The breathers occur in the parts of the enzyme molecules that are most likely to retain their shape. From data on more than 800 enzymes, the team found that these rigid regions also tend to be close to the sites where biologists know specific molecules bind before they react. From this they infer that breathers may help to gather energy from the random collisions of an enzyme with other molecules, and focus it precisely where it can help reactions along. “They may play an important role in enzyme function,” says Juanico.
“Localised vibrations may help to gather energy from the random collisions of an enzyme with other molecules, and focus it”

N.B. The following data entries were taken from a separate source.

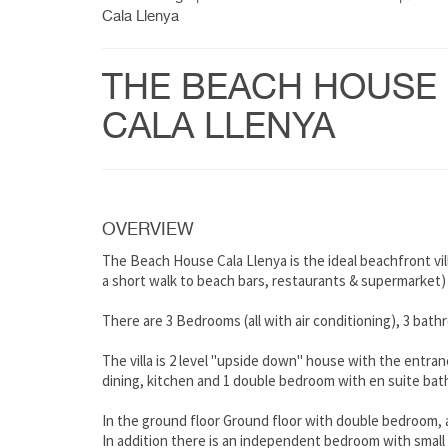
Cala Llenya
THE BEACH HOUSE
CALA LLENYA
OVERVIEW
The Beach House Cala Llenya is the ideal beachfront vil
a short walk to beach bars, restaurants & supermarket)
There are 3 Bedrooms (all with air conditioning), 3 bath
The villa is 2 level "upside down" house with the entranc
dining, kitchen and 1 double bedroom with en suite bat
In the ground floor Ground floor with double bedroom, 
In addition there is an independent bedroom with small 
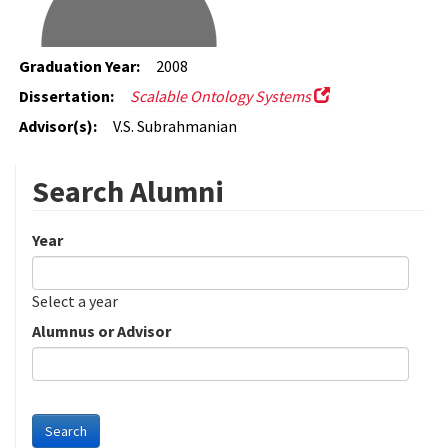
Graduation Year:
2008
Dissertation:
Scalable Ontology Systems
Advisor(s):
V.S. Subrahmanian
Search Alumni
Year
Date
Year
Select a year
Alumnus or Advisor
Search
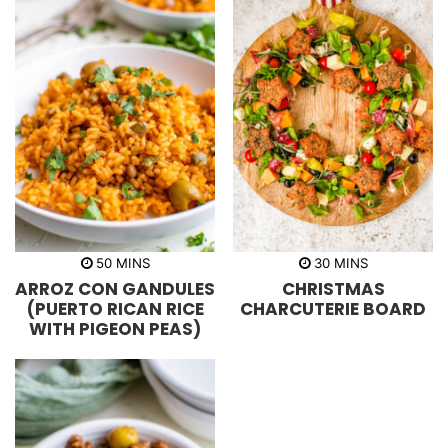
m
m
50
MINS
30
MINS
i
i
ARROZ CON GANDULES
CHRISTMAS
n
n
u
u
(PUERTO RICAN RICE
CHARCUTERIE BOARD
t
t
WITH PIGEON PEAS)
e
e
s
s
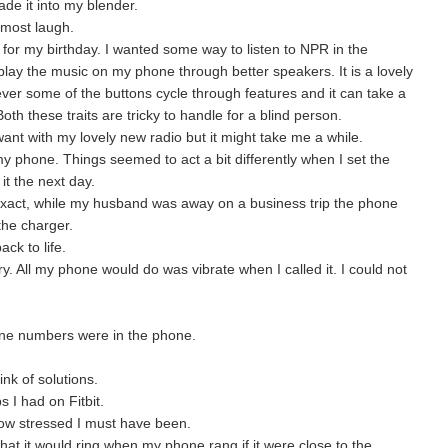
e it into my blender.
almost laugh.
or my birthday. I wanted some way to listen to NPR in the
play the music on my phone through better speakers. It is a lovely
ver some of the buttons cycle through features and it can take a
oth these traits are tricky to handle for a blind person.
 want with my lovely new radio but it might take me a while.
my phone. Things seemed to act a bit differently when I set the
t the next day.
 exact, while my husband was away on a business trip the phone
the charger.
ack to life.
. All my phone would do was vibrate when I called it. I could not
one numbers were in the phone.
ink of solutions.
 I had on Fitbit.
w stressed I must have been.
at it would ring when my phone rang if it were close to the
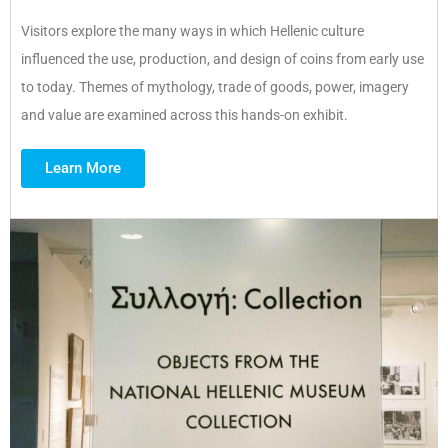
Visitors explore the many ways in which Hellenic culture
influenced the use, production, and design of coins from early use
to today. Themes of mythology, trade of goods, power, imagery
and value are examined across this hands-on exhibit.
Learn More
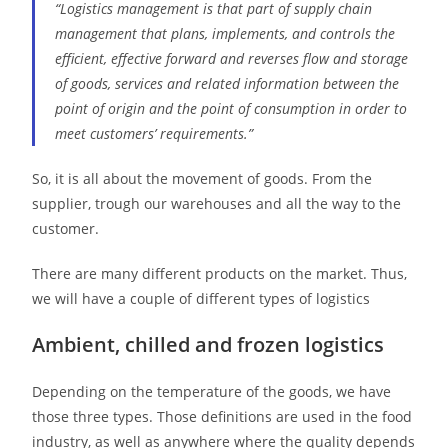
“Logistics management is that part of supply chain
management that plans, implements, and controls the
efficient, effective forward and reverses flow and storage
of goods, services and related information between the
point of origin and the point of consumption in order to
meet customers’ requirements.”
So, it is all about the movement of goods. From the
supplier, trough our warehouses and all the way to the
customer.
There are many different products on the market. Thus,
we will have a couple of different types of logistics
Ambient, chilled and frozen logistics
Depending on the temperature of the goods, we have
those three types. Those definitions are used in the food
industry, as well as anywhere where the quality depends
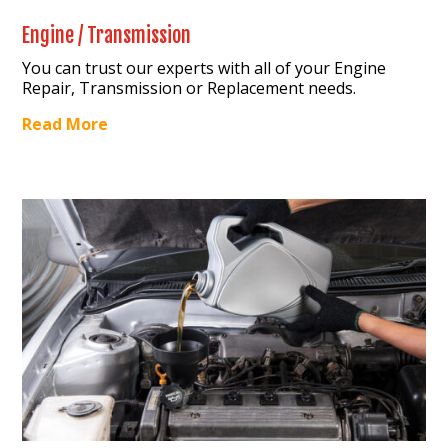
Engine / Transmission
You can trust our experts with all of your Engine
Repair, Transmission or Replacement needs.
Read More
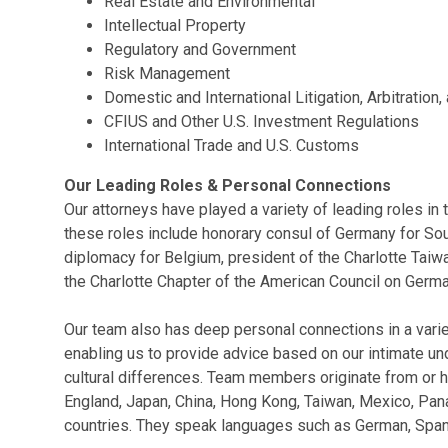
Real Estate and Environmental
Intellectual Property
Regulatory and Government
Risk Management
Domestic and International Litigation, Arbitration
CFIUS and Other U.S. Investment Regulations
International Trade and U.S. Customs
Our Leading Roles & Personal Connections
Our attorneys have played a variety of leading roles in t
these roles include honorary consul of Germany for Sou
diplomacy for Belgium, president of the Charlotte Taiw
the Charlotte Chapter of the American Council on Germa
Our team also has deep personal connections in a variet
enabling us to provide advice based on our intimate u
cultural differences. Team members originate from or h
England, Japan, China, Hong Kong, Taiwan, Mexico, Pan
countries. They speak languages such as German, Spani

Michel Peyrard, a colleague of the researchers at the École Normale Supérieure, agrees, but also cautions that the identified link between breathers and catalysis could be less significant than it seems. After all, catalytic sites are more rigid than normal, as they need to have a fixed shape in order to bind to the molecules whose reactions they catalyse.
The researchers hope further simulations and experiments can help to pin down what functional role, if any, breathers might play. “It could prove to be a coincidence,” says Sanejouand, “but it might not be.”